[Aim of the exercise]
Exactly and only the lines below from the one containing "Оценка соответстви" down to the one containing "で、返事は後日」と伝えるのが効果的です。" are wanted, both included; please exclude every picture.

Entries supplied below:

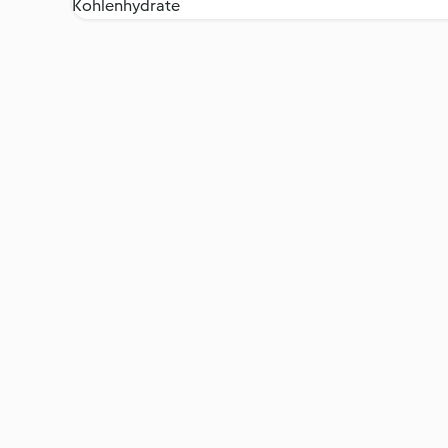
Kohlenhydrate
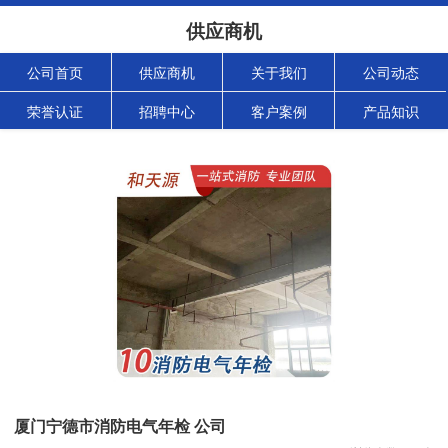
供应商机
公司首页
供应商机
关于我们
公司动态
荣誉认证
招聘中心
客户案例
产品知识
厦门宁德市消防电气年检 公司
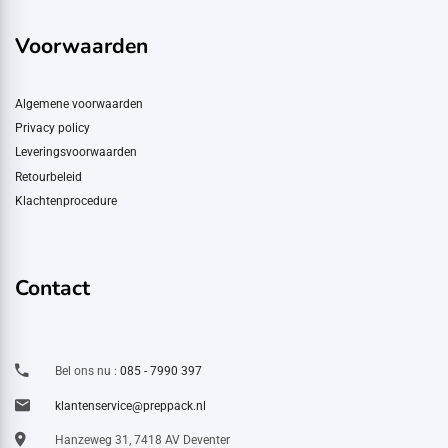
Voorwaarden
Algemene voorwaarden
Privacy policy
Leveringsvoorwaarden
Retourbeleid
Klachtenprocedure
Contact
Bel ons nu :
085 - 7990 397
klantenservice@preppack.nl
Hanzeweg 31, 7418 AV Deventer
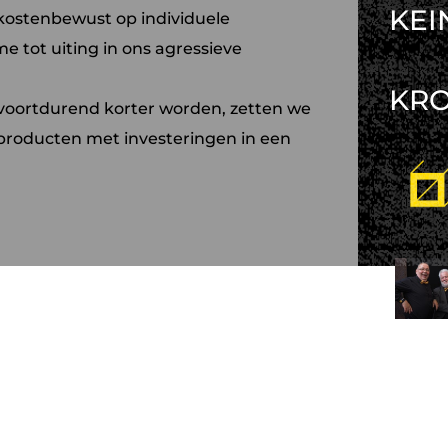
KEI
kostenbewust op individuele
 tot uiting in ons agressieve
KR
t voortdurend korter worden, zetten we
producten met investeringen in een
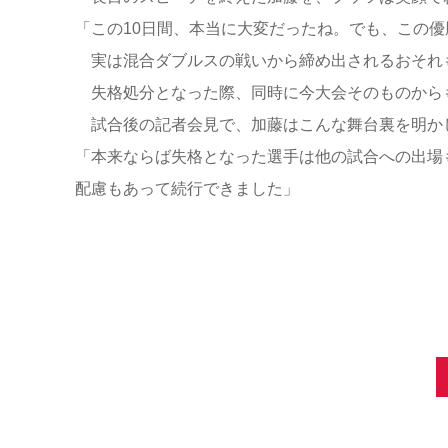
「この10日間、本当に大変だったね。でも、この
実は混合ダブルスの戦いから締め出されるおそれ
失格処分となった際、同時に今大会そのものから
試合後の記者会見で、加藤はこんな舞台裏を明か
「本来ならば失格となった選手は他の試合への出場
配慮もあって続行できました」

End of Entries supplied.
Entries supplied below:

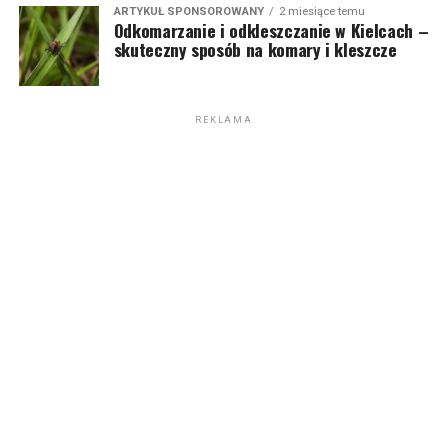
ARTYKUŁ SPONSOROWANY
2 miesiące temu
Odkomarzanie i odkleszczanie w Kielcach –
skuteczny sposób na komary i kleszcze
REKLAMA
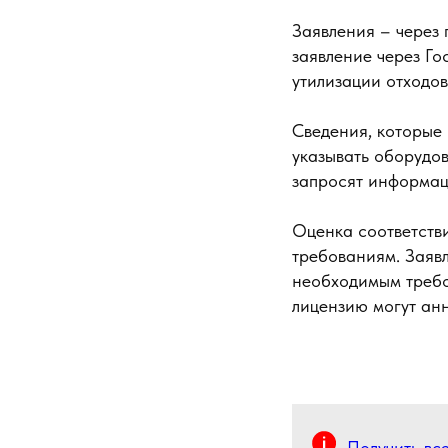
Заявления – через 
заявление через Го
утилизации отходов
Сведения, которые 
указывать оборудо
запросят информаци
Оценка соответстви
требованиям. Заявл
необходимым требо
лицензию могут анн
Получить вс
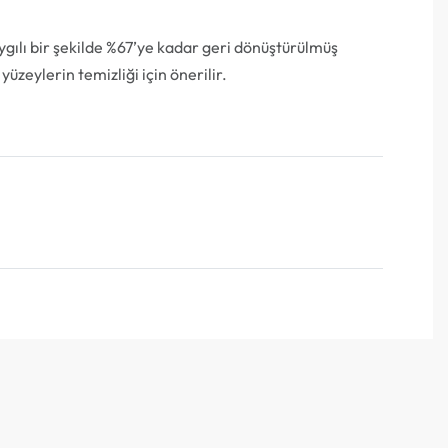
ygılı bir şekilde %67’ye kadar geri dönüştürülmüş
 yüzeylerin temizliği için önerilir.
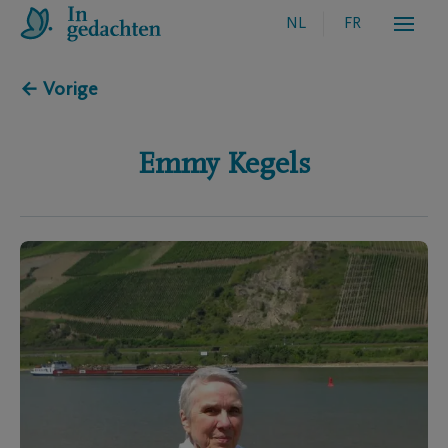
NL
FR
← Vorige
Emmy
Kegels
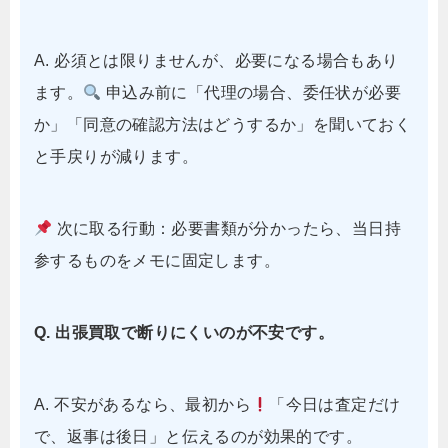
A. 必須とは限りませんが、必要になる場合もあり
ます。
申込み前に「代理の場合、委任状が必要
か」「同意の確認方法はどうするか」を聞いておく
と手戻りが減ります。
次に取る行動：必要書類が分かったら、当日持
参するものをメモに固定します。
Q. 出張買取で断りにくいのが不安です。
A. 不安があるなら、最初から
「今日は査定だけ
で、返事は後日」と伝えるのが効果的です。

End of Entries supplied.

[Output below]
Оценка соответстви
требованиям. Заявл
необходимым требо
лицензию могут анн
Получить вс
ygılı bir şekilde %67’ye kadar geri dönüştürülmüş
 yüzeylerin temizliği için önerilir.
NL
FR
← Vorige
Emmy
Kegels
A. 必須とは限りませんが、必要になる場合もあり
ます。
申込み前に「代理の場合、委任状が必要
か」「同意の確認方法はどうするか」を聞いておく
と手戻りが減ります。
次に取る行動：必要書類が分かったら、当日持
参するものをメモに固定します。
Q. 出張買取で断りにくいのが不安です。
A. 不安があるなら、最初から
「今日は査定だけ
で、返事は後日」と伝えるのが効果的です。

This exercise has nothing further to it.